EXERCISE DATA:
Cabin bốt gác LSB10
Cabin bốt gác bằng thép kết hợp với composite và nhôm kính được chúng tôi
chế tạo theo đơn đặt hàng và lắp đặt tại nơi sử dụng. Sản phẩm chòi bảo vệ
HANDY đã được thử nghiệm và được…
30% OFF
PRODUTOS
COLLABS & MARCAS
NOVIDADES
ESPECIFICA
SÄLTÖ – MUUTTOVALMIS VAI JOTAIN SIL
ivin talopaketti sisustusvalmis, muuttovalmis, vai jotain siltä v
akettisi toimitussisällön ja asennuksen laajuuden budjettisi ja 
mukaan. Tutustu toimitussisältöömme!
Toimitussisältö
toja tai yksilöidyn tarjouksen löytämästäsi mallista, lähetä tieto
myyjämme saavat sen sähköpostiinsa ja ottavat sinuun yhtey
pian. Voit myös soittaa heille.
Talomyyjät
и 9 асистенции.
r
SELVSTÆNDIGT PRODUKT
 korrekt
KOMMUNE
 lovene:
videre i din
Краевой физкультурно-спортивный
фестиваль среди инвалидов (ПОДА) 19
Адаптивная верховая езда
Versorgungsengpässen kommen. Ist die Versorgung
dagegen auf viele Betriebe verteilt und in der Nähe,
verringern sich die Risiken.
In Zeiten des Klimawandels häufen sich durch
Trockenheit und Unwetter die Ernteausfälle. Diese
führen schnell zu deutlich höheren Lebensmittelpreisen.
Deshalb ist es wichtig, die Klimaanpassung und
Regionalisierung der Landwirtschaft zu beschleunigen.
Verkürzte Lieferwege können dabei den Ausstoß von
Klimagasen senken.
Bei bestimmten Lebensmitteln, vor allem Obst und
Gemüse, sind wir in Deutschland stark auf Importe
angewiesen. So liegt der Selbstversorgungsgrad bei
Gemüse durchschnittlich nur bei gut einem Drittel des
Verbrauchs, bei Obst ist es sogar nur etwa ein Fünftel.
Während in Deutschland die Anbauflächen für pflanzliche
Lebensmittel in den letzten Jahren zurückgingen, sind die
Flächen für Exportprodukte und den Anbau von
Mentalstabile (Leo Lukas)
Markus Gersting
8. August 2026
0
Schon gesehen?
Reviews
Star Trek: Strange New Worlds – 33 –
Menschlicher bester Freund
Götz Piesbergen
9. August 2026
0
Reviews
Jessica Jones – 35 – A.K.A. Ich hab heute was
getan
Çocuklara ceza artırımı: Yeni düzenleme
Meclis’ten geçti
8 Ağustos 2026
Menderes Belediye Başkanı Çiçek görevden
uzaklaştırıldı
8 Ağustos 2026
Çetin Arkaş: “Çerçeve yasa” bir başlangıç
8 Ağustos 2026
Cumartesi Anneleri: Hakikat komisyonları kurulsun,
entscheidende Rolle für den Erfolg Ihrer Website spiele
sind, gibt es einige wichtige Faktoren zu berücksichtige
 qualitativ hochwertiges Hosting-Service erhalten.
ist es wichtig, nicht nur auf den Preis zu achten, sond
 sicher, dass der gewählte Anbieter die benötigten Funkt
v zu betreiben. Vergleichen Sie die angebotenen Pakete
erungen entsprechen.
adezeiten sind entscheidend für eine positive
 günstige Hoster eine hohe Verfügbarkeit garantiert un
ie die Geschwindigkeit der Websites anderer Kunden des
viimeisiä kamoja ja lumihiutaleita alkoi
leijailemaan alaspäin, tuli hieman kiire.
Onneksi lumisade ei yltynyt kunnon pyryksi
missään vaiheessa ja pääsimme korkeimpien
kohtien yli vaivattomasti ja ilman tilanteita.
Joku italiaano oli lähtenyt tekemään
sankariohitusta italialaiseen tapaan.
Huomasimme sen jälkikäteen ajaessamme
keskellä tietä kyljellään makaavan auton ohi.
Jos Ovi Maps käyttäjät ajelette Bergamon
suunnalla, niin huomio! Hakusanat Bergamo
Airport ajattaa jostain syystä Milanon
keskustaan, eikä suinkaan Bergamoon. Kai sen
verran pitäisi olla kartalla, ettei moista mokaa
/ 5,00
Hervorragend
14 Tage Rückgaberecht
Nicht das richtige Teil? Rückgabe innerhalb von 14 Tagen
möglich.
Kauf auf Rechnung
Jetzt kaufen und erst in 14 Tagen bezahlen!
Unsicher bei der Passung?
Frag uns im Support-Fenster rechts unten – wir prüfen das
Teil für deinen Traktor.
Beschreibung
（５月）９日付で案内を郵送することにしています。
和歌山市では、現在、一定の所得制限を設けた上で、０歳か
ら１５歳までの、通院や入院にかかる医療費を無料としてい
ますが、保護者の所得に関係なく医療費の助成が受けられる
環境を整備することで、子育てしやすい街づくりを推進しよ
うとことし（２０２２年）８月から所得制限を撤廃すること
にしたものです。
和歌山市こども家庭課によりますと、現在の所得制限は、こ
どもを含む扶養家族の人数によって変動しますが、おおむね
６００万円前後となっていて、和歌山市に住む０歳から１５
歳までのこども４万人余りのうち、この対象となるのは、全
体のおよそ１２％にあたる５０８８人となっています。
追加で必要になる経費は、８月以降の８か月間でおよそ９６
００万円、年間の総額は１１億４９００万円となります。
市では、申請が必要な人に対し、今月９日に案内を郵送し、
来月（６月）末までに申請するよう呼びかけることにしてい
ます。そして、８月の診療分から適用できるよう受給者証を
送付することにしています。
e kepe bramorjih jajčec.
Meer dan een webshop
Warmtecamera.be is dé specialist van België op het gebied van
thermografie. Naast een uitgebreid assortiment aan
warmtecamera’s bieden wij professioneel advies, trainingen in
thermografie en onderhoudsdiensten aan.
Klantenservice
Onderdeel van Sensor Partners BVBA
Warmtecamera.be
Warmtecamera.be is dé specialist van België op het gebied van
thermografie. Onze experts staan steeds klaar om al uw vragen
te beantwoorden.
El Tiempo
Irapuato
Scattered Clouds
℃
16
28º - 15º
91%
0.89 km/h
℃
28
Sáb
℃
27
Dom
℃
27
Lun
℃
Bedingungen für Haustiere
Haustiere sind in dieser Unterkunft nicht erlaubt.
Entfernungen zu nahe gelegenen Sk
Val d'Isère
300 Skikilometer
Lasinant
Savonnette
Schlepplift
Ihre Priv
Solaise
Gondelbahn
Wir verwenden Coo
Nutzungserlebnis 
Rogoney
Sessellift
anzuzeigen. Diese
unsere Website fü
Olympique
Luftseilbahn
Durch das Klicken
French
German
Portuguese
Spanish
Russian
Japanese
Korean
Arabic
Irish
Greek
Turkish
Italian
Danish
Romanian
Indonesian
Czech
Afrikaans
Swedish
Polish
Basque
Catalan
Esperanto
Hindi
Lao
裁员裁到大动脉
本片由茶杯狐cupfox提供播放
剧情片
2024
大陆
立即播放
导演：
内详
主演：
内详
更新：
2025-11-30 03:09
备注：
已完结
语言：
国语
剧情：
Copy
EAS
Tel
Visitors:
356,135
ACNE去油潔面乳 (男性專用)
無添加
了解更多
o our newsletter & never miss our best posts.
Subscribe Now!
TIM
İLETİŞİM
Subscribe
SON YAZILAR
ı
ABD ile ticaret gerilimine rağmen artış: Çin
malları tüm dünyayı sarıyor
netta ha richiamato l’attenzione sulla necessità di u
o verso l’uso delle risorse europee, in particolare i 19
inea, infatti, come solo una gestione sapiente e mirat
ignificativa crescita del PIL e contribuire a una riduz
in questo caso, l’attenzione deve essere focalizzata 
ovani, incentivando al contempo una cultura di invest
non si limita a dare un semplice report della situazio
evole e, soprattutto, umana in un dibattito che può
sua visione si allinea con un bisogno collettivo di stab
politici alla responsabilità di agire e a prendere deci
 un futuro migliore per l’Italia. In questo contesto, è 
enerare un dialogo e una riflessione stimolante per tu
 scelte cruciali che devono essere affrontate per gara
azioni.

TASK OBJECTIVE: Give the number of lines in the material above that contain the word "được", and add nothing.

REPLY TO THE TASK: 2